Many people partially quote 1 Timothy 6:10 and leave out the “for the love of…” part. Let’s revisit the caution Paul wrote to Timothy: “But those who desire to be rich fall into temptation, into a snare, into many senseless and harmful desires that plunge people into ruin and destruction. For the love of money is a root of all kinds of evils. It is through this craving that some have wandered away from the faith and pierced themselves with many pangs.” I like the way Paul Maxwell from Tithe.ly comments on the above verse:
“First, note that the Apostle Paul is talking about a style of life that makes money its god…

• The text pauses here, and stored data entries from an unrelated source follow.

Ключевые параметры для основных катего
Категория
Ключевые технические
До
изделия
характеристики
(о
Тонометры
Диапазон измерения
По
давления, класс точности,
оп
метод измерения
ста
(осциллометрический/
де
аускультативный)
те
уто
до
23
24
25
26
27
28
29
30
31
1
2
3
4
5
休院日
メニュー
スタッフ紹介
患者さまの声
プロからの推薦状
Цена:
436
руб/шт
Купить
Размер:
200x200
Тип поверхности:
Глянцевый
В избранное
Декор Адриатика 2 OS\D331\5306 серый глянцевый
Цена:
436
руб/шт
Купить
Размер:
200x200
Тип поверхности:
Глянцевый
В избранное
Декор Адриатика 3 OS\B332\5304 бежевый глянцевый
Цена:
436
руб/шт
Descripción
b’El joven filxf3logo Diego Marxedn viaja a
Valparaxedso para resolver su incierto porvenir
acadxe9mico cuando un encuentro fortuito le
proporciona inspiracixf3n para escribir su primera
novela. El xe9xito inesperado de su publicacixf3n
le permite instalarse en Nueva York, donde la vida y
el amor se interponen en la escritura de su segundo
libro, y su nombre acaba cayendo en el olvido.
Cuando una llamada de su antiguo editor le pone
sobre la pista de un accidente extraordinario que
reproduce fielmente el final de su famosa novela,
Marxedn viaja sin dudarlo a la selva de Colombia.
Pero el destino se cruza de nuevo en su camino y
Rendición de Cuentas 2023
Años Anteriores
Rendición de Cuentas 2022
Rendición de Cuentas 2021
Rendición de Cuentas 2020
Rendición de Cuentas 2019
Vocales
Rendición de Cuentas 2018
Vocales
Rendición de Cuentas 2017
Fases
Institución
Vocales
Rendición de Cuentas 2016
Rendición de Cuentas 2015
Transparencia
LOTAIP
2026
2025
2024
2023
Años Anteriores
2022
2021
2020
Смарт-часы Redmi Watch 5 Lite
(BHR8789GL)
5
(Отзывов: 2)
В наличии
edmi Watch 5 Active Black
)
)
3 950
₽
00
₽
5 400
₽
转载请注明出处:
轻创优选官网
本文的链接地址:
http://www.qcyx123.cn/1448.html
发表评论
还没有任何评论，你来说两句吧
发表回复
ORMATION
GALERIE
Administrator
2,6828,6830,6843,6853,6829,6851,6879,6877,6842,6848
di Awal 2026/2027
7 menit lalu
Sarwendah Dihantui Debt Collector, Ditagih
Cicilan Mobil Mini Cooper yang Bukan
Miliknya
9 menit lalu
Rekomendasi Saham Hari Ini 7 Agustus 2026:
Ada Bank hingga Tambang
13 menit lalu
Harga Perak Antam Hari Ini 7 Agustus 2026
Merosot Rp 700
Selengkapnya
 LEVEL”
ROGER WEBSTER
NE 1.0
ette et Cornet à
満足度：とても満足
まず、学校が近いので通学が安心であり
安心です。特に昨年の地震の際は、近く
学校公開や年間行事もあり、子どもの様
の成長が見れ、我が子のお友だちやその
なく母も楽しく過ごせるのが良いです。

Second, note that Paul is not writing against accumulating wealth. He is writing to a young pastor to help him care for the souls of the churches he is planting.
Third, Paul wasn’t writing a textbook on business. He was, again, helping a young pastor to help his people focus on God…”
I would like to leave you with this old story titled The Miser:
An old man sells all of his goods for a large lump of gold, which he then proceeds to bury in a hole just outside his property. Every day he visits the spot, uncovering the gold, looking at it for a bit, then covering it back up.
One of the man’s employees notices this odd behaviour and follows the old man. He sees the buried gold, and when the old man returns home, the employee removes the gold and runs away with it.
The next day the old man finds that his gold his missing and cries out in agony. A neighbour hears the old man’s story and suggests that he place a rock in the hole and cover it back up. “It makes no difference, does it? You didn’t do anything with the gold anyway.”
The lesson: Working hard is great. Making money is great. Saving money is fine. But money itself is nothing more than pieces of paper or lumps of minerals. Don’t forget that money’s true purpose is in service of a happy, healthy life. The size of the lump doesn’t make much difference if you don’t know how to use it to feel fulfilled.